### Brief
Find how many lines below mention "hvidløg". Nothing but the number is needed.

### Data shown
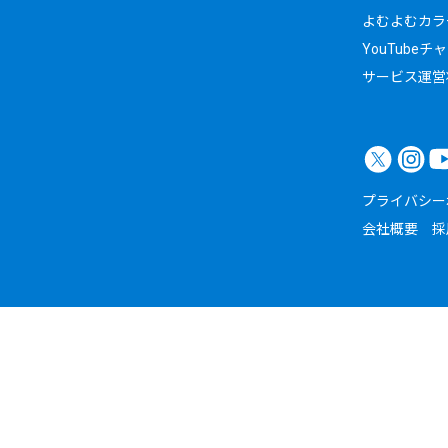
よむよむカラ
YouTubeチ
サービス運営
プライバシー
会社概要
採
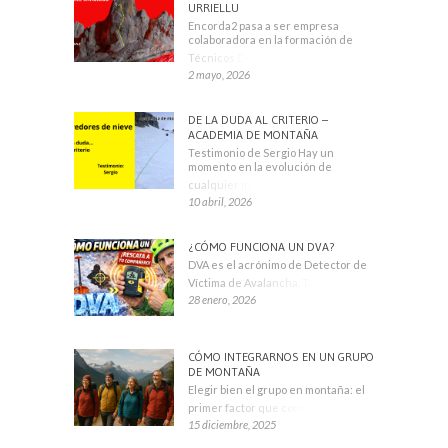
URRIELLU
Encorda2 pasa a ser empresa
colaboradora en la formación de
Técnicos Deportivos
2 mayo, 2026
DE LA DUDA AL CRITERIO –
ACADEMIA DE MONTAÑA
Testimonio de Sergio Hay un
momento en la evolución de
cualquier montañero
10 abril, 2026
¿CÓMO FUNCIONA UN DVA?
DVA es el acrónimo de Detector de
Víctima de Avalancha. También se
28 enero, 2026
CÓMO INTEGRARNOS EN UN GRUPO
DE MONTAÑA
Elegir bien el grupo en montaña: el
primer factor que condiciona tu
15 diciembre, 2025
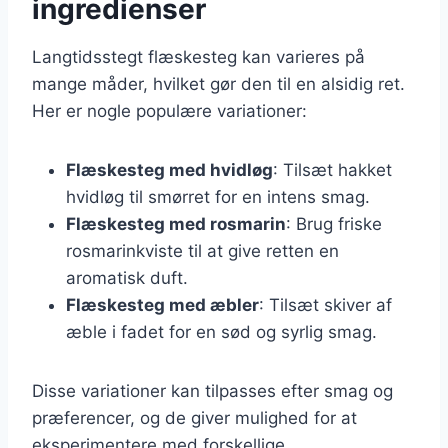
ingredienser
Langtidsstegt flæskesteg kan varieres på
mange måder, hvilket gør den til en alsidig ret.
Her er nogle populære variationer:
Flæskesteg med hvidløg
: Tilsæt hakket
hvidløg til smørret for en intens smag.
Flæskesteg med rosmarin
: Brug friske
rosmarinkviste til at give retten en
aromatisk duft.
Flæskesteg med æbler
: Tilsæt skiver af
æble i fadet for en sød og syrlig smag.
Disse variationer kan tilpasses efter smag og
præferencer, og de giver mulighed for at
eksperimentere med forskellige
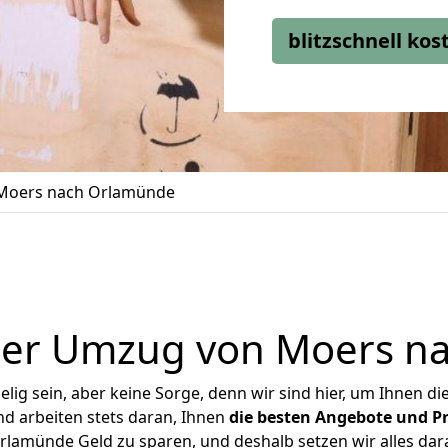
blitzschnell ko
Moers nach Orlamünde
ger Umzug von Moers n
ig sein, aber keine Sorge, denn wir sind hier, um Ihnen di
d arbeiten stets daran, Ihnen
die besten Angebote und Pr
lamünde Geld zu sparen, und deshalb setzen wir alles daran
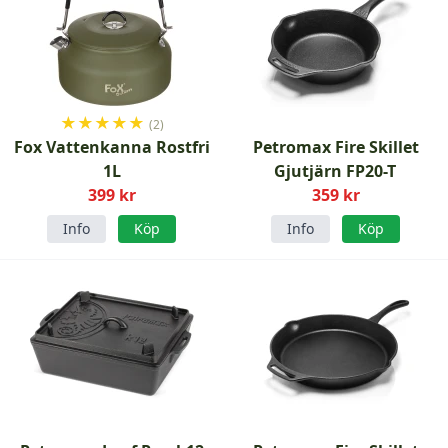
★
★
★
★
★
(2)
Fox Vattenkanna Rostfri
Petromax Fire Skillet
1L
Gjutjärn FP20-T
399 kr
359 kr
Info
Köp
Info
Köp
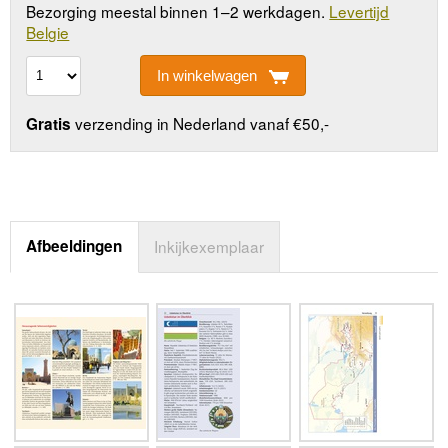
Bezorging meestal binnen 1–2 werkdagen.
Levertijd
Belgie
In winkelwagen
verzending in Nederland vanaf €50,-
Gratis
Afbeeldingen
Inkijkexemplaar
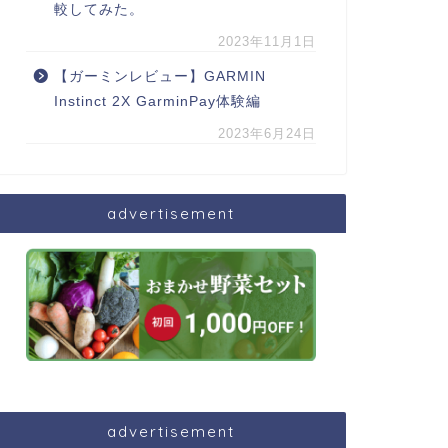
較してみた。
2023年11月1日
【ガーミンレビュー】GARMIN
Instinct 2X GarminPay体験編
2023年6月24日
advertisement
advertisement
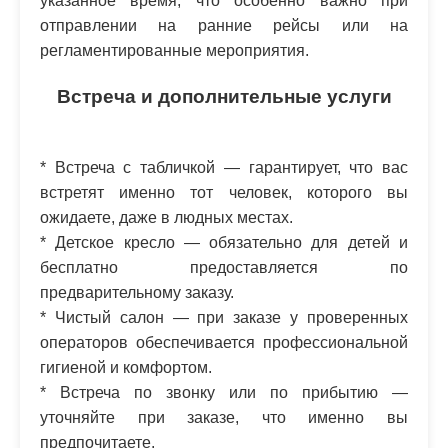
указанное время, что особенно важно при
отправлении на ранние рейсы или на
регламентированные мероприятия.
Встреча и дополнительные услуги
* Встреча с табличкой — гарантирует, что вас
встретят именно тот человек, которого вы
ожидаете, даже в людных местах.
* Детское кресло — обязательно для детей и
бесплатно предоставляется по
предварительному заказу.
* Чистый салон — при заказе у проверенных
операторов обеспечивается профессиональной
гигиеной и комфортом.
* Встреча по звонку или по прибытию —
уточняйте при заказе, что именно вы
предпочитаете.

### Task response
2